Bilotta Federico, Spinelli Allison, Giovannini Federico, Doronzio Andrea, Delfini Roberto, Rosa Giovanni
Department of Anesthesiology and Neurosurgery, University of Rome La Sapienza, Rome, Italy.
J Neurosurg Anesthesiol. 2007 Jul;19(3):156-60. doi: 10.1097/ANA.0b013e3180338e69.

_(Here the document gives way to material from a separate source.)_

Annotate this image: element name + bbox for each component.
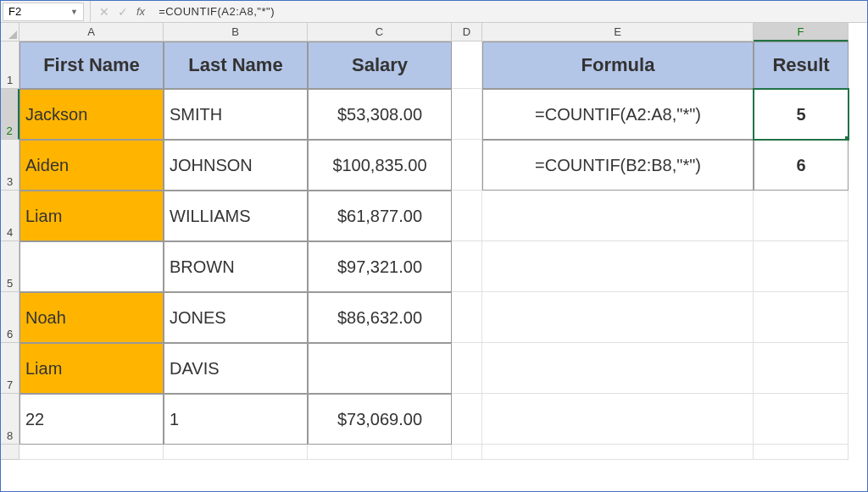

It is unclear if avoiding hyperglycemia during intensive care after acute brain injury improves morbidity, mortality, and neurologic outcome. This prospective randomized trial tested whether intensive insulin therapy affected infection rates, vasospasm, mortality, or long-term neurologic outcome in subarachnoid hemorrhage patients during their intensive care unit (ICU) stay. Comparison was made against conventional insulin therapy using a randomized trial design. The primary outcome measure was infection rate until the fourteenth postoperative day in the ICU or until patient discharge. Secondary end points were the incidence of vasospasm until the fourteenth postoperative day in the ICU or until patient discharge, and neurologic outcome and mortality at 6 months follow-up. A total of 78 patients were prospectively enrolled and randomly assigned either to conventional insulin therapy or to intensive insulin therapy (38 and 40 patients, respectively). The infection rate during the study was significantly higher in patients who received conventional insulin therapy than in patients who received intensive insulin therapy (42% vs. 27%; P<0.001). The incidence of vasospasm during the study was also similar in conventional and intensive therapy groups (31.5% vs. 27.6% in the conventional and intensive insulin therapy groups; P=0.9). Overall mortality rates at 6 months were similar in the 2 groups (18% vs.15%; P=0.9), as was the neurologic outcome at 6 months [modified Rankin score >3 in 22/38 patients (57.8%) in the conventional therapy group vs. 21/40 patients (52.5%) in the intensive insulin therapy group; P=0.7]. Intensive insulin therapy in patients with acute subarachnoid hemorrhage admitted to a postoperative neurosurgical ICU after surgical clipping of intracranial aneurysms decreases infection rates. The benefit of strict glycemic control on postoperative vasospasm, neurologic outcome, and mortality rates does not seem to be affected by intensive insulin therapy.
急性脑损伤后在重症监护期间避免高血糖是否能改善发病率、死亡率和神经功能结局尚不清楚。这项前瞻性随机试验检验了强化胰岛素治疗是否会影响蛛网膜下腔出血患者在重症监护病房(ICU)住院期间的感染率、血管痉挛、死亡率或长期神经功能结局。采用随机试验设计与传统胰岛素治疗进行比较。主要结局指标是术后第14天在ICU期间或直至患者出院的感染率。次要终点是术后第14天在ICU期间或直至患者出院的血管痉挛发生率,以及6个月随访时的神经功能结局和死亡率。共有78例患者前瞻性入组并随机分为传统胰岛素治疗组或强化胰岛素治疗组(分别为38例和40例患者)。研究期间,接受传统胰岛素治疗的患者感染率显著高于接受强化胰岛素治疗的患者(42%对27%;P<0.001)。传统治疗组和强化治疗组研究期间血管痉挛的发生率也相似(传统胰岛素治疗组和强化胰岛素治疗组分别为31.5%对27.6%;P=0.9)。两组6个月时的总体死亡率相似(18%对15%;P=0.9),6个月时的神经功能结局也相似[传统治疗组38例患者中有22例(57.8%)改良Rankin评分>3,强化胰岛素治疗组40例患者中有21例(52.5%);P=0.7]。颅内动脉瘤手术夹闭术后入住神经外科术后ICU的急性蛛网膜下腔出血患者,强化胰岛素治疗可降低感染率。严格血糖控制对术后血管痉挛、神经功能结局和死亡率的益处似乎不受强化胰岛素治疗的影响。